━━━━━ Input data ━━━━━
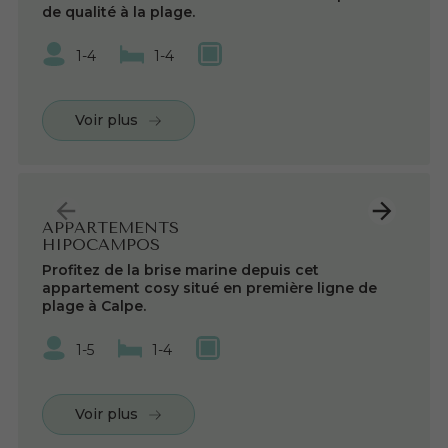
de qualité à la plage.
1-4
1-4
Voir plus
APPARTEMENTS
HIPOCAMPOS
Profitez de la brise marine depuis cet
appartement cosy situé en première ligne de
plage à Calpe.
1-5
1-4
Voir plus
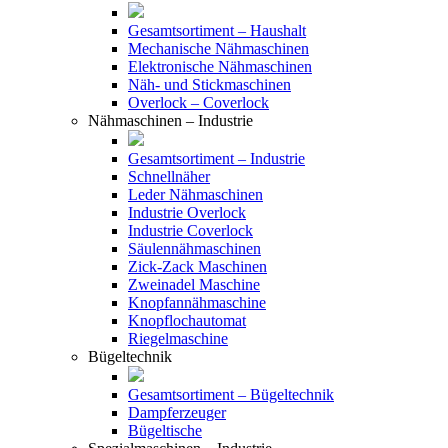
Gesamtsortiment – Haushalt
Mechanische Nähmaschinen
Elektronische Nähmaschinen
Näh- und Stickmaschinen
Overlock – Coverlock
Nähmaschinen – Industrie
Gesamtsortiment – Industrie
Schnellnäher
Leder Nähmaschinen
Industrie Overlock
Industrie Coverlock
Säulennähmaschinen
Zick-Zack Maschinen
Zweinadel Maschine
Knopfannähmaschine
Knopflochautomat
Riegelmaschine
Bügeltechnik
Gesamtsortiment – Bügeltechnik
Dampferzeuger
Bügeltische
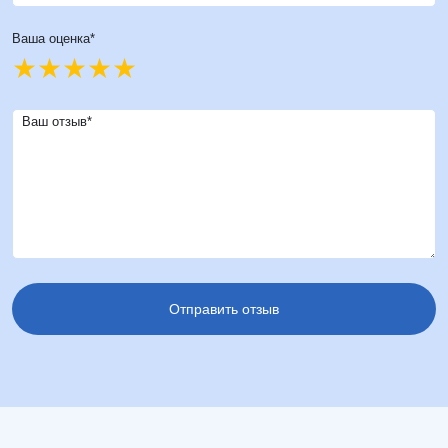
Ваша оценка*
Ваш отзыв*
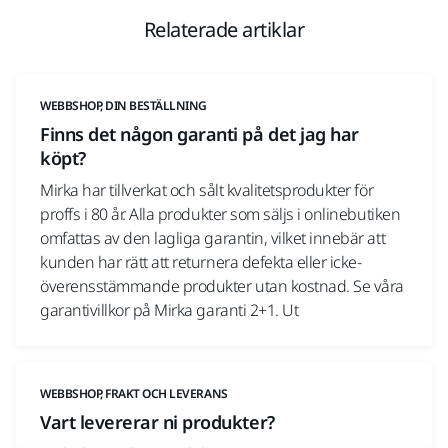
Relaterade artiklar
WEBBSHOP, DIN BESTÄLLNING
Finns det någon garanti på det jag har
köpt?
Mirka har tillverkat och sålt kvalitetsprodukter för
proffs i 80 år. Alla produkter som säljs i onlinebutiken
omfattas av den lagliga garantin, vilket innebär att
kunden har rätt att returnera defekta eller icke-
överensstämmande produkter utan kostnad. Se våra
garantivillkor på Mirka garanti 2+1. Ut
WEBBSHOP, FRAKT OCH LEVERANS
Vart levererar ni produkter?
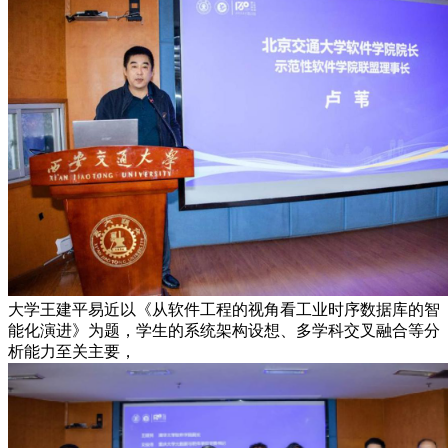
大学王建平易近以《从软件工程的视角看工业时序数据库的智
能化演进》为题，学生的系统架构设想、多学科交叉融合等分
析能力至关主要，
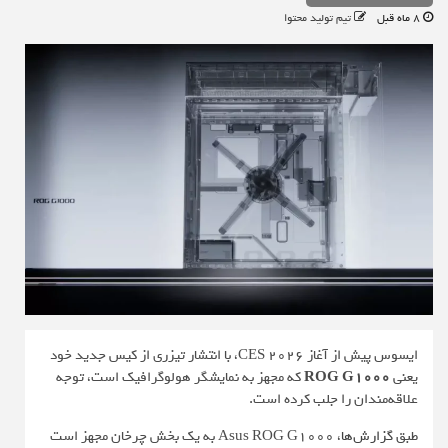
8 ماه قبل
تیم تولید محتوا
ایسوس پیش از آغاز CES 2026، با انتشار تیزری از کیس جدید خود
یعنی
ROG G1000
که مجهز به نمایشگر هولوگرافیک است، توجه
علاقه‌مندان را جلب کرده است.
طبق
گزارش‌ها
، Asus ROG G1000 به یک بخش چرخان مجهز است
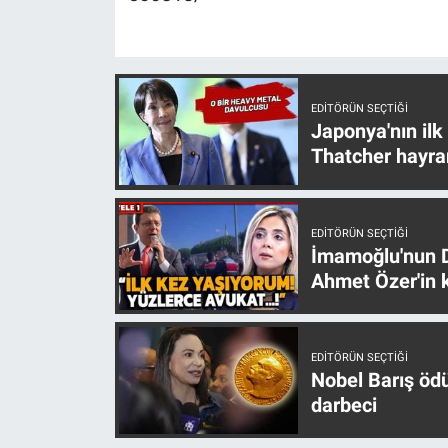
Nedir
Popüler
Programlar
EDITÖRÜN SEÇTIĞI
Japonya'nın ilk
Thatcher hayra
Sağlık
Spor
EDITÖRÜN SEÇTIĞI
İmamoğlu'nun D
Teknoloji
Ahmet Özer'in k
Türkiye'nin Geleceği
EDITÖRÜN SEÇTIĞI
Türkiye'nin Gündemi
Nobel Barış öd
darbeci
Yerel Gündem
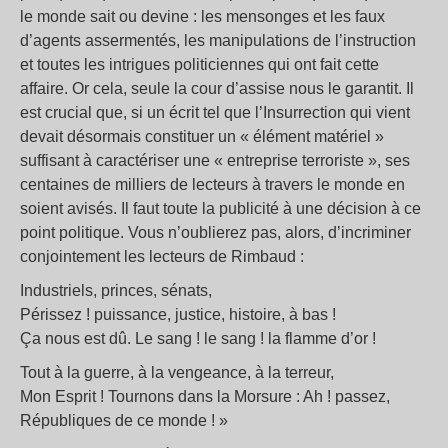
le monde sait ou devine : les mensonges et les faux
d’agents assermentés, les manipulations de l’instruction
et toutes les intrigues politiciennes qui ont fait cette
affaire. Or cela, seule la cour d’assise nous le garantit. Il
est crucial que, si un écrit tel que l’Insurrection qui vient
devait désormais constituer un « élément matériel »
suffisant à caractériser une « entreprise terroriste », ses
centaines de milliers de lecteurs à travers le monde en
soient avisés. Il faut toute la publicité à une décision à ce
point politique. Vous n’oublierez pas, alors, d’incriminer
conjointement les lecteurs de Rimbaud :
Industriels, princes, sénats,
Périssez ! puissance, justice, histoire, à bas !
Ça nous est dû. Le sang ! le sang ! la flamme d’or !
Tout à la guerre, à la vengeance, à la terreur,
Mon Esprit ! Tournons dans la Morsure : Ah ! passez,
Républiques de ce monde ! »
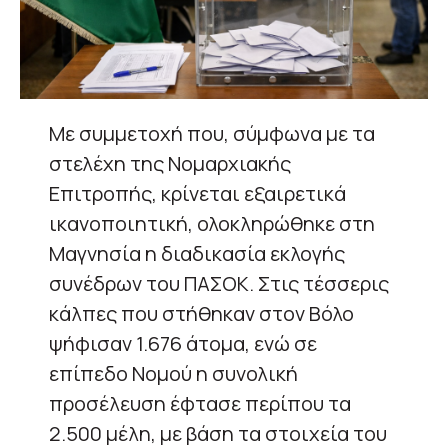
Με συμμετοχή που, σύμφωνα με τα
στελέχη της Νομαρχιακής
Επιτροπής, κρίνεται εξαιρετικά
ικανοποιητική, ολοκληρώθηκε στη
Μαγνησία η διαδικασία εκλογής
συνέδρων του ΠΑΣΟΚ. Στις τέσσερις
κάλπες που στήθηκαν στον Βόλο
ψήφισαν 1.676 άτομα, ενώ σε
επίπεδο Νομού η συνολική
προσέλευση έφτασε περίπου τα
2.500 μέλη, με βάση τα στοιχεία του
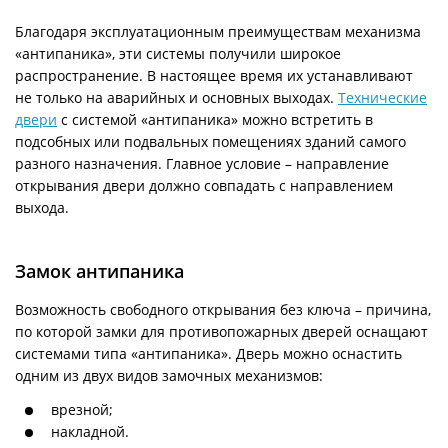
Благодаря эксплуатационным преимуществам механизма
«антипаника», эти системы получили широкое
распространение. В настоящее время их устанавливают
не только на аварийных и основных выходах.
Технические
двери
с системой «антипаника» можно встретить в
подсобных или подвальных помещениях зданий самого
разного назначения. Главное условие – направление
открывания двери должно совпадать с направлением
выхода.
Замок антипаника
Возможность свободного открывания без ключа – причина,
по которой замки для противопожарных дверей оснащают
системами типа «антипаника». Дверь можно оснастить
одним из двух видов замочных механизмов:
врезной;
накладной.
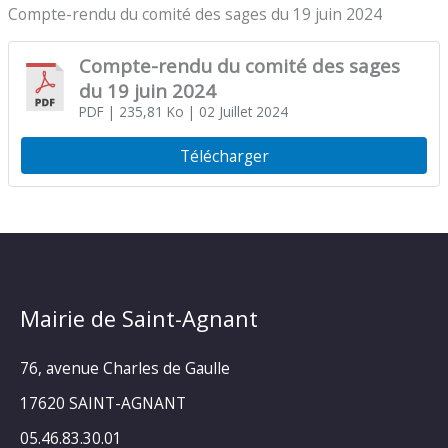
Compte-rendu du comité des sages du 19 juin 2024
Compte-rendu du comité des sages
du 19 juin 2024
PDF
| 235,81 Ko
| 02 Juillet 2024
Télécharger
Mairie de Saint-Agnant
76, avenue Charles de Gaulle
17620 SAINT-AGNANT
05.46.83.30.01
━━━━━
Transcribe the material as is, with images omitted.

▶ **Your solution**:
de qualité à la plage.
1-4
1-4
Voir plus
APPARTEMENTS
HIPOCAMPOS
Profitez de la brise marine depuis cet
appartement cosy situé en première ligne de
plage à Calpe.
1-5
1-4
Voir plus
Gesamtsortiment – Haushalt
Mechanische Nähmaschinen
Elektronische Nähmaschinen
Näh- und Stickmaschinen
Overlock – Coverlock
Nähmaschinen – Industrie
Gesamtsortiment – Industrie
Schnellnäher
Leder Nähmaschinen
Industrie Overlock
Industrie Coverlock
Säulennähmaschinen
Zick-Zack Maschinen
Zweinadel Maschine
Knopfannähmaschine
Knopflochautomat
Riegelmaschine
Bügeltechnik
Gesamtsortiment – Bügeltechnik
Dampferzeuger
Bügeltische
Ваша оценка*
Ваш отзыв*
Relaterade artiklar
WEBBSHOP, DIN BESTÄLLNING
Finns det någon garanti på det jag har
köpt?
Mirka har tillverkat och sålt kvalitetsprodukter för
proffs i 80 år. Alla produkter som säljs i onlinebutiken
omfattas av den lagliga garantin, vilket innebär att
kunden har rätt att returnera defekta eller icke-
överensstämmande produkter utan kostnad. Se våra
garantivillkor på Mirka garanti 2+1. Ut
WEBBSHOP, FRAKT OCH LEVERANS
Vart levererar ni produkter?
大学王建平易近以《从软件工程的视角看工业时序数据库的智
能化演进》为题，学生的系统架构设想、多学科交叉融合等分
析能力至关主要，
8 ماه قبل
تیم تولید محتوا
ایسوس پیش از آغاز CES 2026، با انتشار تیزری از کیس جدید خود
یعنی
ROG G1000
که مجهز به نمایشگر هولوگرافیک است، توجه
علاقه‌مندان را جلب کرده است.
طبق
گزارش‌ها
، Asus ROG G1000 به یک بخش چرخان مجهز است
Nedir
Popüler
Programlar
EDITÖRÜN SEÇTIĞI
Japonya'nın ilk
Thatcher hayra
Sağlık
Spor
EDITÖRÜN SEÇTIĞI
İmamoğlu'nun D
Teknoloji
Ahmet Özer'in k
Türkiye'nin Geleceği
EDITÖRÜN SEÇTIĞI
Türkiye'nin Gündemi
Nobel Barış öd
darbeci
Yerel Gündem
le monde sait ou devine : les mensonges et les faux
d’agents assermentés, les manipulations de l’instruction
et toutes les intrigues politiciennes qui ont fait cette
affaire. Or cela, seule la cour d’assise nous le garantit. Il
est crucial que, si un écrit tel que l’Insurrection qui vient
devait désormais constituer un « élément matériel »
suffisant à caractériser une « entreprise terroriste », ses
centaines de milliers de lecteurs à travers le monde en
soient avisés. Il faut toute la publicité à une décision à ce
point politique. Vous n’oublierez pas, alors, d’incriminer
conjointement les lecteurs de Rimbaud :
Industriels, princes, sénats,
Périssez ! puissance, justice, histoire, à bas !
Ça nous est dû. Le sang ! le sang ! la flamme d’or !
Tout à la guerre, à la vengeance, à la terreur,
Mon Esprit ! Tournons dans la Morsure : Ah ! passez,
Républiques de ce monde ! »
Με συμμετοχή που, σύμφωνα με τα
στελέχη της Νομαρχιακής
Επιτροπής, κρίνεται εξαιρετικά
ικανοποιητική, ολοκληρώθηκε στη
Μαγνησία η διαδικασία εκλογής
συνέδρων του ΠΑΣΟΚ. Στις τέσσερις
κάλπες που στήθηκαν στον Βόλο
ψήφισαν 1.676 άτομα, ενώ σε
επίπεδο Νομού η συνολική
προσέλευση έφτασε περίπου τα
2.500 μέλη, με βάση τα στοιχεία του
Благодаря эксплуатационным преимуществам механизма
«антипаника», эти системы получили широкое
распространение. В настоящее время их устанавливают
не только на аварийных и основных выходах.
Технические
двери
с системой «антипаника» можно встретить в
подсобных или подвальных помещениях зданий самого
разного назначения. Главное условие – направление
открывания двери должно совпадать с направлением
выхода.
Замок антипаника
Возможность свободного открывания без ключа – причина,
по которой замки для противопожарных дверей оснащают
системами типа «антипаника». Дверь можно оснастить
одним из двух видов замочных механизмов:
врезной;
накладной.
Compte-rendu du comité des sages du 19 juin 2024
Compte-rendu du comité des sages
du 19 juin 2024
PDF
| 235,81 Ko
| 02 Juillet 2024
Télécharger
Mairie de Saint-Agnant
76, avenue Charles de Gaulle
17620 SAINT-AGNANT
05.46.83.30.01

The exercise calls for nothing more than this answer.